Though his dexterous diplomacy, Modi has deflated the hype created by certain sections of Indian and American think tanks and media outlets which enjoyed a great sense of vanity and smugness about the strategic importance of India for America in counterbalancing China.
To be clear, there can’t be an Asia without China just as there can’t be an Asia without India. In fact, most Asian nations, despite their disputes and differences, do not approve of all-round hostility against each other.
Instead, India’s fellow Asian societies seemed to have learnt and continue to practice N?g?rjuna’s non-dogmatic precept of Madhyamaka (fundamental verses of the Middle Way) that accepts the nature of reality and ‘interdependent co-arising or dependent co-origination’ to overcome problems.
Realising that India can no longer continue with the old habit of remaining a geopolitical bystander in Asia, a nuanced shift in Modi’s policy of moving away from the West-led confrontationist approach is a welcome move. What Modi essentially lacked until recently was a wise and level-headed foreign policy advisor.
Yet, one should be cautiously optimistic about the Wuhan process moving forward in the right direction.

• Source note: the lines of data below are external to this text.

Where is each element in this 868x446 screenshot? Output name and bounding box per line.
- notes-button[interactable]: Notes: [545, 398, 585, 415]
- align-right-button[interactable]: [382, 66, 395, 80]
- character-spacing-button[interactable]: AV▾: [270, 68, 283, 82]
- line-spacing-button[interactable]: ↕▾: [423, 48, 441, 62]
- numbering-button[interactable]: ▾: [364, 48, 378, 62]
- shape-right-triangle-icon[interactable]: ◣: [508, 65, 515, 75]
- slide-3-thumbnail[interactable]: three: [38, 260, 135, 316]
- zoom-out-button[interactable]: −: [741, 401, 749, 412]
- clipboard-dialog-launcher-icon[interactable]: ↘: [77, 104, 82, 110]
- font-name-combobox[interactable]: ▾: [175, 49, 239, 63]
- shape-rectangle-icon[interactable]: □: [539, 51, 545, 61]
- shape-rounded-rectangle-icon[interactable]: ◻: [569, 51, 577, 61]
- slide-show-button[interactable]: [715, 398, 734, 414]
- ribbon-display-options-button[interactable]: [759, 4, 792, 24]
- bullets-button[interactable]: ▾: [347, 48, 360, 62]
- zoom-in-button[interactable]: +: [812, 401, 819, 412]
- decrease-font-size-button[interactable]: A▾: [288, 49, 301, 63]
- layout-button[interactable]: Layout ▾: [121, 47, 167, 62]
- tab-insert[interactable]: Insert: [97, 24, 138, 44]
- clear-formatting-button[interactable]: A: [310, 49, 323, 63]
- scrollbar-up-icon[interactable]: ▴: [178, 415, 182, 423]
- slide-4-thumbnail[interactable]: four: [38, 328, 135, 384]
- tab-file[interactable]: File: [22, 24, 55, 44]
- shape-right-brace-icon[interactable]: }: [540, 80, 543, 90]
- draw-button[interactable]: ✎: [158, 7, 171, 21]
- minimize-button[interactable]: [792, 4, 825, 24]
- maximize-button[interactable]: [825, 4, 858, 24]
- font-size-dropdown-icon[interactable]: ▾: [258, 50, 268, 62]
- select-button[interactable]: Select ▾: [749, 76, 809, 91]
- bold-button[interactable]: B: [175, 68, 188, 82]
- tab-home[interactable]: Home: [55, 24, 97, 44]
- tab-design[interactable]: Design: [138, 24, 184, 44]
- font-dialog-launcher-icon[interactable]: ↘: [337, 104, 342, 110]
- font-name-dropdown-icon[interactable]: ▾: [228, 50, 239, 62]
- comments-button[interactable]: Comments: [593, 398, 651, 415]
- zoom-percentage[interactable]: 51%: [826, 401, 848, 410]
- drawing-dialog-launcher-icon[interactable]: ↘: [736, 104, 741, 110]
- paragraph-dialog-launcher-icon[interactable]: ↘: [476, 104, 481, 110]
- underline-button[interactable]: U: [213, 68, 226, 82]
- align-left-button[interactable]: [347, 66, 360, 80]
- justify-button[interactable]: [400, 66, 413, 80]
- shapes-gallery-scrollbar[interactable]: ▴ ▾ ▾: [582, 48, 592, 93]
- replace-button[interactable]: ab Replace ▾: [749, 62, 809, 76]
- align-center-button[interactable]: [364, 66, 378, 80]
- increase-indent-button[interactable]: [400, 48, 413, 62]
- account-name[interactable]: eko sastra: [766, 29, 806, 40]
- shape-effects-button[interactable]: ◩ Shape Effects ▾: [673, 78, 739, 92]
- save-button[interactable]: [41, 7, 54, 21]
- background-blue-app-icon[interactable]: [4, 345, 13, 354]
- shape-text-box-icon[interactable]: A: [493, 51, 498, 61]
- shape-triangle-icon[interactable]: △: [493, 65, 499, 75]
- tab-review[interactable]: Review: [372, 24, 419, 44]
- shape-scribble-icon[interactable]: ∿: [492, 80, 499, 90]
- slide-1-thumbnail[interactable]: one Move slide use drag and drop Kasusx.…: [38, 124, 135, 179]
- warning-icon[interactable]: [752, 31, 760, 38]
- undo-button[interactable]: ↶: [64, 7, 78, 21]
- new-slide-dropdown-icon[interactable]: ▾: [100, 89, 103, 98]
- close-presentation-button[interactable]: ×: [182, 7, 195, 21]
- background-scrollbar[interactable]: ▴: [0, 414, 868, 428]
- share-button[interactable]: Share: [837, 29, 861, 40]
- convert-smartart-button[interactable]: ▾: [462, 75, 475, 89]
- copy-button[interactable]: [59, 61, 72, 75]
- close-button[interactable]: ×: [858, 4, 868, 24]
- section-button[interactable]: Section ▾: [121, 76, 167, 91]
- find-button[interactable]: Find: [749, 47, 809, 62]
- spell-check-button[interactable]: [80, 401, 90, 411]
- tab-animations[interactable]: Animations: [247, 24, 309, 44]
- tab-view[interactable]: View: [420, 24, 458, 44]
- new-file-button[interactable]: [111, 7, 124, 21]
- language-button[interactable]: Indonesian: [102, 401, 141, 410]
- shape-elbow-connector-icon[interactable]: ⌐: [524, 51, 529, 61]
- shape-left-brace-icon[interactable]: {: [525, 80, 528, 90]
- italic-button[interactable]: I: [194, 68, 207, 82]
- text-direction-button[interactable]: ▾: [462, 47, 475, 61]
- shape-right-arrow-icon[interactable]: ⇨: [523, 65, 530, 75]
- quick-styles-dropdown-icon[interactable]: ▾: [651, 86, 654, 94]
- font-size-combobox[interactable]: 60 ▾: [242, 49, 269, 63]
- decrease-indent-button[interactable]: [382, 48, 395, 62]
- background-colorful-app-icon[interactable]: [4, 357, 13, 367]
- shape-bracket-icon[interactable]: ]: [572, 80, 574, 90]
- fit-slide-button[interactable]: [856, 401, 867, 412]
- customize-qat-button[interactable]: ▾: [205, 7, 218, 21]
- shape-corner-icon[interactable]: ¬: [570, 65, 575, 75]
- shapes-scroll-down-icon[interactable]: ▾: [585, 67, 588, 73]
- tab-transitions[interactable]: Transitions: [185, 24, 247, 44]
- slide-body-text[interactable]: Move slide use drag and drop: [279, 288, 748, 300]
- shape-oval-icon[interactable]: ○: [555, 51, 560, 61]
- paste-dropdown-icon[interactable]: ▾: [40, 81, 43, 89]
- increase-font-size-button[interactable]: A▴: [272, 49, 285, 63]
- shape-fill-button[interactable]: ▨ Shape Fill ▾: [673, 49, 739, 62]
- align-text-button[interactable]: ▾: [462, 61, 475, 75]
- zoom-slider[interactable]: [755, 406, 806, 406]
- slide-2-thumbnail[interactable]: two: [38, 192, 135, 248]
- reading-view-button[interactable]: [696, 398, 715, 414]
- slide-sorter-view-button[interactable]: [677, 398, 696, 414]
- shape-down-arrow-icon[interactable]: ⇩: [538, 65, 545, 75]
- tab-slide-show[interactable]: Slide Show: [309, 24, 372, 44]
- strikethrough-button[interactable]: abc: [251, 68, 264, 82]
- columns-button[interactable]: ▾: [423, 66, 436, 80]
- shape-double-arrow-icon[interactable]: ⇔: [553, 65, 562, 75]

Possibly it does not represent a change of hearts but only a tactical adjustment with both sides buying a temporary truce due to the imperatives of their respective external and domestic agenda. For the overall atmosphere of suspicion and mistrust to go will take time and require sustained efforts by both sides. But the process of resetting the ties may have begun in Wuhan, probably with India’s willingness to stop playing the Dalai Lama card in return for China’s willingness to end using Pakistan as a proxy. India should try and avert further challenges posed by China from multiplying. One hopes that the new team led by Foreign Secretary Vijay Gokhale is able to navigate engagement with China in good faith and not indulge in tactical ploys.
Views expressed are of the author and do not necessarily reflect the views of the IDSA or of the Government of India.